Former Fed Vice Chairman Donald Kohn agrees it is near time for Fed officials to slow their rate increases. 'They need to downshift soon. They need to somehow downshift without backing off,' he said....

Some Fed critics say the current surge in inflation is the result of global disruptions rather than an overheated U.S. labor market, and they are pointing to signs that prices have begun to fall for a swath of goods and services, including commodities, freight shipping, and housing....

Asset prices have also taken a beating, which tends to reduce spending and investment. A portfolio invested 60% in stocks and 40% in bonds is down nearly 20% this year.

'The housing market doesn’t look pretty, and that will eventually spread to the rest of the economy,' said Mr. Mankiw. Lower asset prices will, too, at some point, he said."

Earnings Preview: Q3 and Beyond -Briefing.com

"The third quarter is over, but we're not done with it yet. In fact, we are going to hear a lot about the third quarter in coming weeks as publicly traded companies report their earnings results for the July-September period.

We know already that it was a tough period for the stock market. The S&P 500 declined 5.3% in the third quarter. It did so as interest rates went up and earnings estimates came down.

We'll soon learn if the third quarter earnings estimates were cut too much or not enough. According to FactSet, the estimated earnings growth rate for the third quarter was 9.8% on June 30. Today it sits at 2.3%.

The third quarter earnings bar has been lowered significantly, and we suspect it will be relatively easy for most companies to clear it. The bigger hurdle - and where we think more companies than usual will get tripped up - is the guidance.

We do not want to go astray on this earnings preview piece delving into the economic releases, but the fact of the matter is that the economy is going to factor prominently in the earnings reporting period.

That isn't anything new, yet it will have more bearing than it typically does because the U.S. economy - and the global economy for that matter - is thought to be at a tipping point because of the rapid-fire rate hikes from many of the world's leading central banks.

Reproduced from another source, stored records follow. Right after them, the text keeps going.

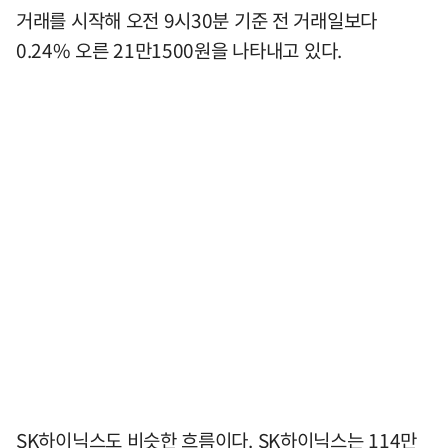
거래를 시작해 오전 9시30분 기준 전 거래일보다
0.24% 오른 21만1500원을 나타내고 있다.
SK하이닉스도 비슷한 흐름이다. SK하이닉스는 114만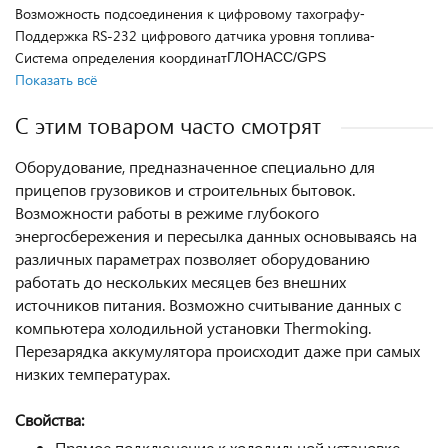
Возможность подсоединения к цифровому тахографу
-
Поддержка RS-232 цифрового датчика уровня топлива
-
Cистема определения координат
ГЛОНАСС/GPS
Показать всё
С этим товаром часто смотрят
Оборудование, предназначенное специально для
прицепов грузовиков и строительных бытовок.
Возможности работы в режиме глубокого
энергосбережения и пересылка данных основываясь на
различных параметрах позволяет оборудованию
работать до нескольких месяцев без внешних
источников питания. Возможно считывание данных с
компьютера холодильной установки Thermoking.
Перезарядка аккумулятора происходит даже при самых
низких температурах.
Свойства:
Прямое подключение к холодильной установке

In many respects the global economy has already tipped. Growth is slowing and now it is a matter of whether the economy keeps tipping into a recession. Some will argue that it already has, sticking to a technical definition of two straight quarters of a decline in real GDP, yet others will point to remarkably low unemployment rates to refute that notion.

Regardless, the behavior of the stock market this year and the inverted yield curve make it clear that economic optimism is not running high.

An 8.1% growth rate for 2023 sure seems to be generous at this point given all the writing on the economic wall of worry that points to little growth at best in 2023 or a recession at worst."